Что же касается прочих штампов… Право слово, можно подумать, что следователь и его собеседник читают «по ролям» какой-нибудь детективчик, продукт досужего и не больно-то изобретательного вымысла, настолько все здесь было вторично.
Уж мог бы, казалось, сочинитель сего детективчика начать свое творение с более острой и оригинальной сцены, чем допрос мужчины, обвиняемого (пардон, пока еще подозреваемого!) в убийстве своей любовницы. И мог бы сей сочинитель обставить кабинет Семеновской районной прокуратуры более комфортно и привлекательно. А то что это за убожество: стол, два стула, облупленный (разумеется!) сейф в углу, с потолка на голом шнуре свешивается лампочка в пыльном, надтреснутом плафоне, голое окно, уже заклеенное на зиму вопиюще-белыми полосками бумаги, облупленный, как и сейф, подоконник без единого цветочка на нем…
С другой стороны, это не оранжерея, чтоб тут цветочки разводить: амариллис в тяжелом глиняном горшке убрали после того, как предшественника нынешнего следователя им чуть до смерти не убил аналогичный задержанный. Вот так же сидел, бормотал что-то в свое оправдание, вот так же водички попросил (из графина!), а лишь только усталый следователь отвел от него взгляд, мужик ка-ак повернулся, ка-ак схватил тяжеленный горшок, шарахнул следователя по кумполу, потом швырнул горшок в окно… На что надеялся, непонятно: третий этаж, ноги бы переломал, если бы успел выпрыгнуть. Охранник вовремя вбежал, заломал строптивца, не дал покалечиться.
Однако «Целебная Терская» подозреваемого, по всей видимости, взбодрила. И уже более твердым голосом он сказал:
– Хорошо, давайте обратимся к элементарной логике.
– Давайте, – покладисто согласился следователь, даже где-то обрадовавшись, потому что именно она, эта самая элементарная логика, просто-таки во весь голос кричала, что убийство совершил не кто иной, как этот красивый мужчина с холодными, нагловатыми глазами, хищным испанским профилем и эффектной проседью в русых волосах и ухоженной бородке.

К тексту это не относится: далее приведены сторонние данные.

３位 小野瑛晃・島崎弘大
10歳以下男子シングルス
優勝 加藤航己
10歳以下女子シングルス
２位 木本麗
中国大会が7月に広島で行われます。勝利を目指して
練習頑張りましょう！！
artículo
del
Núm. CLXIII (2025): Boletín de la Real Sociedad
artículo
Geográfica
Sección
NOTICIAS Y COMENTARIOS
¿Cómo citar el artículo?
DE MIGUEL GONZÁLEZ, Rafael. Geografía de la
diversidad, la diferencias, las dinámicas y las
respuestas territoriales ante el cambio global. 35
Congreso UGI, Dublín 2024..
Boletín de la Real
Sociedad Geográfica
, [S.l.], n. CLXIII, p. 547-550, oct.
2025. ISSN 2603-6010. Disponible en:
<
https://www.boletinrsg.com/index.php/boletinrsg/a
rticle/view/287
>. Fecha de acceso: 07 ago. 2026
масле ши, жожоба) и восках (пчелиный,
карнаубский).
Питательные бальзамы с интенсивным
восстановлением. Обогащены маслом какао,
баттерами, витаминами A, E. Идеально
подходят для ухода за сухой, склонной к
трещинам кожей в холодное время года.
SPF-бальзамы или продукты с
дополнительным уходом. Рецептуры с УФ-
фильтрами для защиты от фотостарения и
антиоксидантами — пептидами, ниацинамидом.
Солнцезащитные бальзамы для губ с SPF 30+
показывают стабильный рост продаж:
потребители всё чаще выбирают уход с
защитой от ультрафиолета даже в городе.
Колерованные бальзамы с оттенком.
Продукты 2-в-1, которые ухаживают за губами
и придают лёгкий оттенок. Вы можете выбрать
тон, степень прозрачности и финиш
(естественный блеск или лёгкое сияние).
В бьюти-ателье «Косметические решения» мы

Ровно неделю назад, как нарочно, следователь видел своего теперешнего собеседника по телевизору в престижной передаче «Действующие лица». Григорий Александрович Бронников и впрямь был значительным лицом не только в Нижнем, но и в стране – директор и совладелец, а теперь и фактический хозяин нижегородского книгоиздательского концерна «Бук», который успешно конкурировал на рынке со столичными акулами того же бизнеса.

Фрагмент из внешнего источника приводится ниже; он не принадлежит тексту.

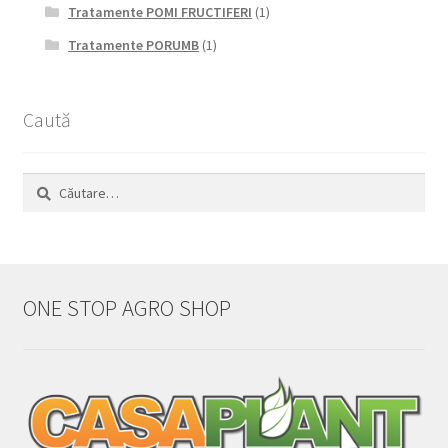
Tratamente POMI FRUCTIFERI
(1)
Tratamente PORUMB
(1)
Caută
Caută
după:
ONE STOP AGRO SHOP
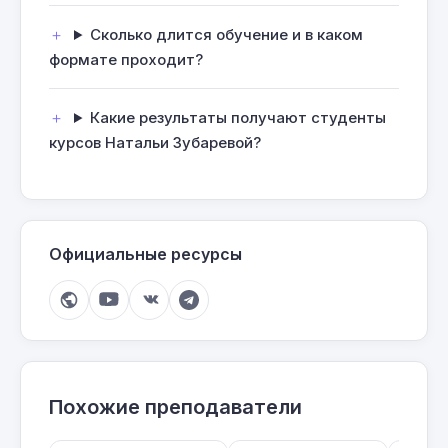
Сколько длится обучение и в каком
формате проходит?
Какие результаты получают студенты
курсов Натальи Зубаревой?
Официальные ресурсы
Похожие преподаватели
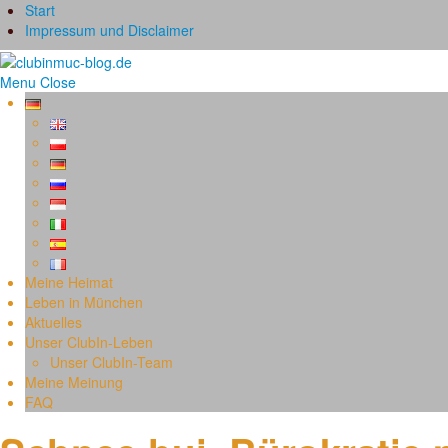
Start
Impressum und Disclaimer
Menu
Close
Meine Heimat
Leben in München
Aktuelles
Unser ClubIn-Leben
Unser ClubIn-Team
Meine Meinung
FAQ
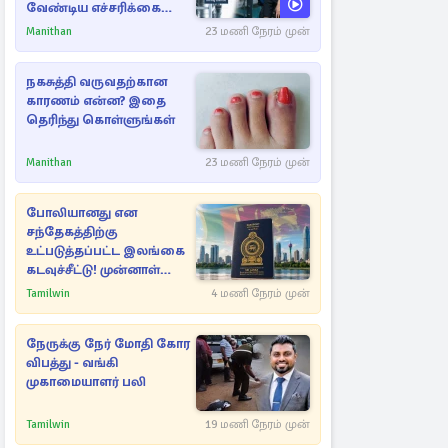
வேண்டிய எச்சரிக்கை
அறிகுறிகள்
Manithan
23 மணி நேரம் முன்
நகசுத்தி வருவதற்கான
காரணம் என்ன? இதை
தெரிந்து கொள்ளுங்கள்
Manithan
23 மணி நேரம் முன்
போலியானது என
சந்தேகத்திற்கு
உட்படுத்தப்பட்ட இலங்கை
கடவுச்சீட்டு! முன்னாள்
எம்.பிக்கு
Tamilwin
4 மணி நேரம் முன்
பிரித்தானியாவில் ஏற்பட்ட
சிக்கல்
நேருக்கு நேர் மோதி கோர
விபத்து - வங்கி
முகாமையாளர் பலி
Tamilwin
19 மணி நேரம் முன்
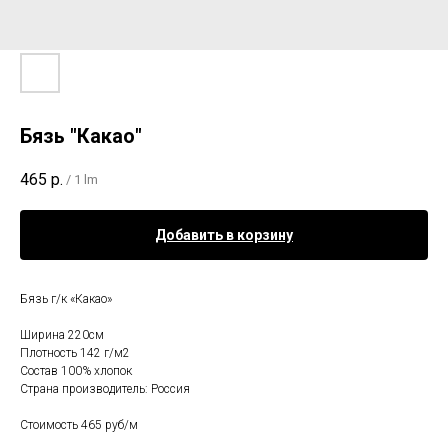
Бязь "Какао"
465
р.
/
1 lm
Добавить в корзину
Бязь г/к «Какао»
Ширина 220см
Плотность 142 г/м2
Состав 100% хлопок
Страна производитель: Россия
Стоимость 465 руб/м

Помнится, тогда, на экране, волосы его были однозначно русыми, без малейших признаков седины. Или просто ее не было заметно? А может, за два дня в кутузке поседел? И глаза его стали не холодными и наглыми, а покрасневшими и усталыми. Но не растерянными, нет! Он был собран, он был готов бороться за себя до последнего, не надеясь ни на кого. От государственного защитника он отказался – и оперативник его, видит бог, понимал, потому что неопытность и неуверенность в себе были просто-таки аршинными буквами начертаны на лице у дежурившей в тот день молоденькой хорошенькой адвокатши. Бронников небось подумал, что эта телка с куриными мозгами ему больше напортит, чем поможет. Не мог он также рассчитывать и на своего собственного хорошо оплаченного адвоката, который оказался настолько глуп, что позволил себе угодить в больницу с черепно-мозговой травмой, как раз когда его богатый и щедрый клиент совершил преступление.

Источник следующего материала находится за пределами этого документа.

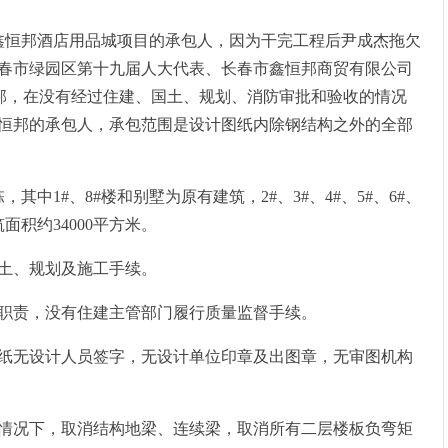
鑫恒邦酒店用品城项目的承包人，因为干完工程后尹成杰拖欠
春市绿园区第十九届人大代表、长春市鑫恒邦商贸有限公司
恒邦，在没有经过住建、国土、规划、消防审批和验收的情况
恒邦的承包人，承包范围是设计图纸内除钢结构之外的全部
，其中1#、8#楼和别墅为原有建筑，2#、3#、4#、5#、6#、
面积约34000平方米。
土、规划及施工手续。
理职责，没有住建主管部门履行质量监督手续。
图纸无设计人员签字，无设计单位印章及出图章，无审图机构
的情况下，取消结构地梁、连续梁，取消所有二层楼板负弯矩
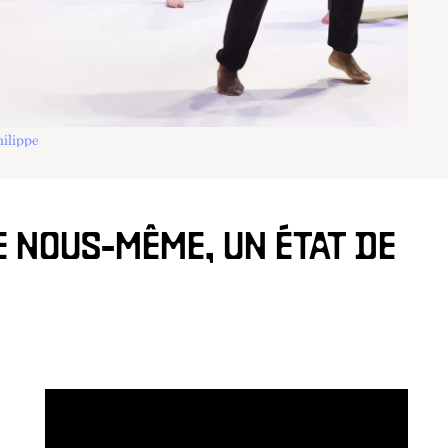
ilippe
E NOUS-MÊME, UN ÉTAT DE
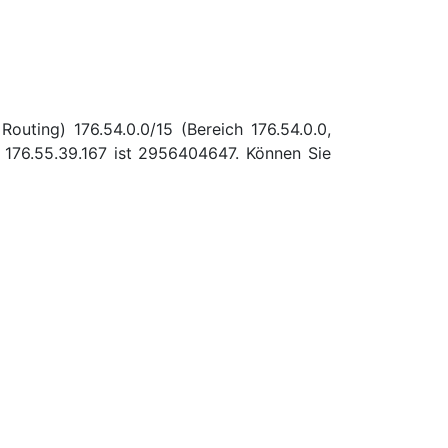
outing) 176.54.0.0/15 (Bereich 176.54.0.0,
176.55.39.167 ist 2956404647. Können Sie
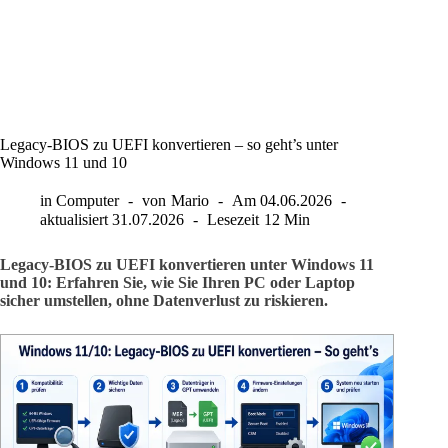
Legacy-BIOS zu UEFI konvertieren – so geht’s unter
Windows 11 und 10
in
Computer
von
Mario
Am
04.06.2026
aktualisiert
31.07.2026
Lesezeit
12 Min
Legacy-BIOS zu UEFI konvertieren unter Windows 11
und 10: Erfahren Sie, wie Sie Ihren PC oder Laptop
sicher umstellen, ohne Datenverlust zu riskieren.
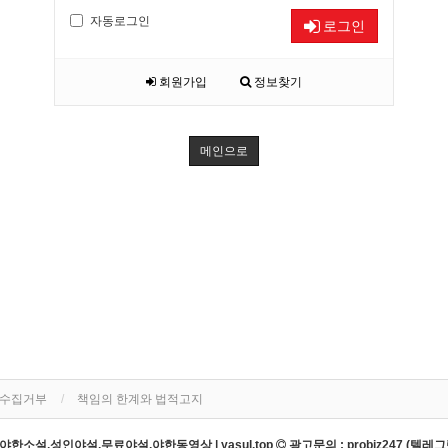
자동로그인
로그인
회원가입
정보찾기
메인으로
단수집거부
책임의 한계와 법적고지
한소설,성인야설,무료야설,야한동영상 | yasul.top
광고문의 : probiz247 (텔레그램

«Спокойно, – сам себя одернул следователь. – Спокойно. Никакие обвинения еще не предъявлены, поэтому господин Бронников пока не преступник, а всего лишь задержанный на предусмотренные законом десять суток. Мое дело не эмоциям предаваться, а найти неопровержимые доказательства его преступления. Хотя куда уж неопровержимей?!»
– Логика, говорите вы? – произнес он вслух. – Ну, а что может быть логичнее улик, которые имеются против вас?
– Вы Чехова любите, Александр Васильевич? – перебил его вдруг Бронников.
– Нет, – признался следователь, которого, давно пора упомянуть, и впрямь звали Александр Васильевич. Фамилия же его была Бергер. – При чем тут Чехов? А, понял! «Шведская спичка», да?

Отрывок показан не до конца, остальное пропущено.